最近の発掘調査により断定できるものとして次の遺物が挙げられます。1705年と刻印された鐘。また、クイーン・アンズ・リベンジ号はもともとフランスの船であって、黒ひげが略奪したものです。そこで、発見されたのがフランス王家の紋章が刻まれた分銅。他にも樽の中に隠されていた金粒など。これは、船員が隠していたものでしょう。などなど。中にはまだ決定的でないと思う人もいるかもしれません。例えば、船の名前が描かれているものなどあれば決定的ですよね。まあ、このような遺物は殆ど発見されません。船の出港地、年代が刻まれたものなどから断定するのが普通です。その他の遺物や位置、持ち物や、船の作り方などいろいろと証拠を積み重ねて今回の結果が出たと言うことでしょう。

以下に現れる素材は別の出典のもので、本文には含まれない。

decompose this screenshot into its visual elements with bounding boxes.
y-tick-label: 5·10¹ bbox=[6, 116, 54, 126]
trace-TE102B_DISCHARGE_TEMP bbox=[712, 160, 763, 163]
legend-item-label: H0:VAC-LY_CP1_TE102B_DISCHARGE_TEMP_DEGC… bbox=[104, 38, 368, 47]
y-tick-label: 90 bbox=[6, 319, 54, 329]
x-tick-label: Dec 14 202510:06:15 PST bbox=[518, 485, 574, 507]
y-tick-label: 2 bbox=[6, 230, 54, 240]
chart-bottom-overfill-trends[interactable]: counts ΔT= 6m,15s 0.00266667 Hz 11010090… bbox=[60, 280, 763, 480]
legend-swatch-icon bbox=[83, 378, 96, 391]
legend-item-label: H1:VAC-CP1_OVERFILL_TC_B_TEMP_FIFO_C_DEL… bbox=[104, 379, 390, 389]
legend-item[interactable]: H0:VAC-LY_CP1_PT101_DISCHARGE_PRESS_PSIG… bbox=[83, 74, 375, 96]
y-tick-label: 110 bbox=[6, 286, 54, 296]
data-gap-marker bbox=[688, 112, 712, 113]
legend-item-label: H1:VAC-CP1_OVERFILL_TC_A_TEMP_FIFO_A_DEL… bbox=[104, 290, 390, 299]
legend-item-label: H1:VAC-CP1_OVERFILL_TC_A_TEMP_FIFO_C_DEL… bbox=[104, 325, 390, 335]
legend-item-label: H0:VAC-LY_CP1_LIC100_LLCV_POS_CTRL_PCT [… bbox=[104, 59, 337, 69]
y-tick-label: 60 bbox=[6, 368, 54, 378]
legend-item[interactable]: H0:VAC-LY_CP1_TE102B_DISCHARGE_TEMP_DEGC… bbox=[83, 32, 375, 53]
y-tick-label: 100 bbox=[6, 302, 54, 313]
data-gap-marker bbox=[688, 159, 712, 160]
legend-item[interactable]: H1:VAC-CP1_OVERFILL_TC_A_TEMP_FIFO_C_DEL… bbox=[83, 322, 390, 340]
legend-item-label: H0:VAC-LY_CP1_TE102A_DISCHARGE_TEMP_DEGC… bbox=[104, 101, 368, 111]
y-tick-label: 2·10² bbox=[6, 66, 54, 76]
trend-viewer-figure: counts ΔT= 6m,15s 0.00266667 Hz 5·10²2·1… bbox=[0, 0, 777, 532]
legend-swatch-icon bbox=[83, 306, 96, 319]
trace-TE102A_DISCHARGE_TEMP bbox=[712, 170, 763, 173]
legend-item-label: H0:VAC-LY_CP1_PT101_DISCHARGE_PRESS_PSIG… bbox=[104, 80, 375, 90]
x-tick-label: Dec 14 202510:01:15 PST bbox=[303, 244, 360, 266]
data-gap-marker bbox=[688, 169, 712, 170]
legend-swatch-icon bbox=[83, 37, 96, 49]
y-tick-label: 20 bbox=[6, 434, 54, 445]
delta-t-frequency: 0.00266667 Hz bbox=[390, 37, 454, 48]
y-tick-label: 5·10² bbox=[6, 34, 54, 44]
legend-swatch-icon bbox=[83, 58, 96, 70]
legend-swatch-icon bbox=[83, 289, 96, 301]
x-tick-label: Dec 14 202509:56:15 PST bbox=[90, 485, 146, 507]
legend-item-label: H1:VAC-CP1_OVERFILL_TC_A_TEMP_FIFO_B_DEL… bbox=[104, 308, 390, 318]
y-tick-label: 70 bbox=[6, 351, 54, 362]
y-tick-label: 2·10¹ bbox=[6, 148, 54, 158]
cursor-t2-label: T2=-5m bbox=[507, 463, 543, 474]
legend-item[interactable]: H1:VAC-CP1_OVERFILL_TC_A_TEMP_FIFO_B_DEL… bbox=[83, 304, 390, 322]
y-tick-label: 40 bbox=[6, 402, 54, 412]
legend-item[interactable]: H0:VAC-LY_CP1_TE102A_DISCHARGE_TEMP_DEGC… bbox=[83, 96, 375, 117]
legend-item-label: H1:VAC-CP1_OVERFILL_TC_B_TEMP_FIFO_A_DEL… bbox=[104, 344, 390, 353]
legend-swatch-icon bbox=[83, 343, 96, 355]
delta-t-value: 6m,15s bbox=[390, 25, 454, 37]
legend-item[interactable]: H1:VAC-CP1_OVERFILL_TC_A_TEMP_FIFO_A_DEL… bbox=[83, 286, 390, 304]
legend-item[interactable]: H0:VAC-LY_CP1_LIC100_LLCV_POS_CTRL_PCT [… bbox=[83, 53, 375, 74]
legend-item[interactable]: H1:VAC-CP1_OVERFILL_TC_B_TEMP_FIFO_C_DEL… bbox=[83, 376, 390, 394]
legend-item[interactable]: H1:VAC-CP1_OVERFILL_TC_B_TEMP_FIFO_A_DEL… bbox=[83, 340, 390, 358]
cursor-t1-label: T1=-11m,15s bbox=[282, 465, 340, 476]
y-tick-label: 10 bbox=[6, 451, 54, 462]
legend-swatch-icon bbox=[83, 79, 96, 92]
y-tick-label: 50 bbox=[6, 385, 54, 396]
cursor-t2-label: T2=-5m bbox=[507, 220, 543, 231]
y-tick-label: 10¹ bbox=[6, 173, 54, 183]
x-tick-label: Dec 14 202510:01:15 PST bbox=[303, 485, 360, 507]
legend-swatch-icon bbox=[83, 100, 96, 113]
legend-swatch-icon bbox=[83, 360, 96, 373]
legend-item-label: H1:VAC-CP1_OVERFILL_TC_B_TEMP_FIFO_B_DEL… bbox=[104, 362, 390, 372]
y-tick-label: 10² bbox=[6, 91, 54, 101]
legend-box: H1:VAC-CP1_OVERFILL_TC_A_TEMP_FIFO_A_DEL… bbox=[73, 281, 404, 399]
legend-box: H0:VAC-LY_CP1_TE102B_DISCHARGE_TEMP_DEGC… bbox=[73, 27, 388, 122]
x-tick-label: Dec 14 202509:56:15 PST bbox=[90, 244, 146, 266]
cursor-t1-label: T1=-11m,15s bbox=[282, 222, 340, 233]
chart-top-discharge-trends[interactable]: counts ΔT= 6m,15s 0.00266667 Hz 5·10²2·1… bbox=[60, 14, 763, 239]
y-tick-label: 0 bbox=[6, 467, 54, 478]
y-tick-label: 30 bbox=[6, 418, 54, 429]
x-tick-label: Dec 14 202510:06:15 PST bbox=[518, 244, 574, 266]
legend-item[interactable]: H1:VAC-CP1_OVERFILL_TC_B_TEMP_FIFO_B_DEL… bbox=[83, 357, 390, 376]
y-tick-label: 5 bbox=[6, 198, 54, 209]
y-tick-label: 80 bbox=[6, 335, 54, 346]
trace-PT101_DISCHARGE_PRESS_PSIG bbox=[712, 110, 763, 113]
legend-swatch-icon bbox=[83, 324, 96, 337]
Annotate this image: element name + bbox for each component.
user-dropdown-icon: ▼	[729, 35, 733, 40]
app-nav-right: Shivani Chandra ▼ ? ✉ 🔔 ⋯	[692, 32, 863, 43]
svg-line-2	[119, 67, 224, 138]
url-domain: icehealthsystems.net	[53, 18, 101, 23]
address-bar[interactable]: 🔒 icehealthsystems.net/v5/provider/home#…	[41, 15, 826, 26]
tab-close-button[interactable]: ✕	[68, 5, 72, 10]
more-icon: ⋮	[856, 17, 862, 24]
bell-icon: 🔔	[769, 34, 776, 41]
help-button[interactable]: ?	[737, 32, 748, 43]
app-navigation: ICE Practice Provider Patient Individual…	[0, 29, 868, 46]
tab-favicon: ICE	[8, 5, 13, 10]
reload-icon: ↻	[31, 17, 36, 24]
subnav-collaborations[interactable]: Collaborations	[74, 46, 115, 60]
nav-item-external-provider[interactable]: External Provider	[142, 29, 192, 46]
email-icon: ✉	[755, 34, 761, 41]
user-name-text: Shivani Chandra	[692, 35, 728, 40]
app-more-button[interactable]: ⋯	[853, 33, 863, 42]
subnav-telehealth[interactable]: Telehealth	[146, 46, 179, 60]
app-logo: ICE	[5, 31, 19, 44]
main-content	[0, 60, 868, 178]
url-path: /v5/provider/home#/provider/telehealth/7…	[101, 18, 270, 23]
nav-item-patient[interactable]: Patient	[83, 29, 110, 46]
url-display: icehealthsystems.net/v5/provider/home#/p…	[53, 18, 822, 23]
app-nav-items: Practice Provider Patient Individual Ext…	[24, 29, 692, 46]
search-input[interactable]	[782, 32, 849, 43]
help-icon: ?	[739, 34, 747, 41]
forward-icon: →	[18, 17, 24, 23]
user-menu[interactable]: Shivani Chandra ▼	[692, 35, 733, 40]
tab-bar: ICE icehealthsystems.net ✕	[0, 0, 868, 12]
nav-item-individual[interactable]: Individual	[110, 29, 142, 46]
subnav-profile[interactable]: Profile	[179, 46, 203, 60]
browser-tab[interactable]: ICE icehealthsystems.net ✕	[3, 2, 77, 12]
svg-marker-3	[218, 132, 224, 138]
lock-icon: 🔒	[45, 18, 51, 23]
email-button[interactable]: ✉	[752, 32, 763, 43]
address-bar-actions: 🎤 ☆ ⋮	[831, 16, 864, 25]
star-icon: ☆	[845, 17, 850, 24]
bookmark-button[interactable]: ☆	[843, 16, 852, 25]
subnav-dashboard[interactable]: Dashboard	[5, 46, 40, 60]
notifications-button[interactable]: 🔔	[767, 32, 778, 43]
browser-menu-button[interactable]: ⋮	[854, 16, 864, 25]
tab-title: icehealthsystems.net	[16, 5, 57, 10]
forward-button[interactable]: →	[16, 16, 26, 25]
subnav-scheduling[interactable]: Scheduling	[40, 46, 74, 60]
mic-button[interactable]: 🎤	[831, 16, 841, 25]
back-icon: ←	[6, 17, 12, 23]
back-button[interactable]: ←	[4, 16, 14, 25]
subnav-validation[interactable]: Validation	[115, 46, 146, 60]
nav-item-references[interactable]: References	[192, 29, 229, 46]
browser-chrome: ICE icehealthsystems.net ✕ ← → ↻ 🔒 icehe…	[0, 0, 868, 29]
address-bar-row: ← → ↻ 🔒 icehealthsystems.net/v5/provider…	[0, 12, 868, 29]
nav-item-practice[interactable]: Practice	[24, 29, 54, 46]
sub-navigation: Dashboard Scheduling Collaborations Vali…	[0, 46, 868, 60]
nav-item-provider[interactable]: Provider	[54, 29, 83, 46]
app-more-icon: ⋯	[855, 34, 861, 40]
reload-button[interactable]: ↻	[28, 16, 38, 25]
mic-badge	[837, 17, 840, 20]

なにわの海の時空館「よみがえる軍艦 エルトゥールル号の記憶」

和歌山県串本で沈没したトルコ軍艦エルトゥールル号関連の催しものがなにわ海の時空間で行われるそうです。写真家の赤木さんのよるギャラリー、トルコの音楽などいろいろなイベントが開催されています。

以下、海の時空間のウェブサイトからの引用です。

大阪市立海洋博物館 なにわの海の時空館では平成23年10月4日(火)から11月6日(日)まで、「よみがえる軍艦 エルトゥールル号の記憶~日本とトルコの絆~」を開催します。 1890(明治23)年9月16日、オスマン帝国の親善使節団を乗せた軍艦「エルトゥールル号」は、台風により和歌山県串本町大島沖で座礁しました。この時、500名以上の乗組員が命を落としましたが、駆け付けた地元住民の献身的な救助活動によって、69名の生存者を得ることができました。悲劇の遭難事故ではありましたが、この出来事は、日本とトルコで広く語り継がれ、両国の絆の象徴ともされています。
2008年より、エルトゥールル号遭難海域の水中で、発掘調査が行われました。本展では、120年もの時を経て引き上げられた遺物を展示するとともに、発掘調査・脱塩処理・保存処理・復元・写真記録・遺物の研究など、水中考古学を取り巻く様々な活動を紹介します。また、発掘調査が行われていた串本沖やトルコの海中の様子を3D映像などで体感していただけます。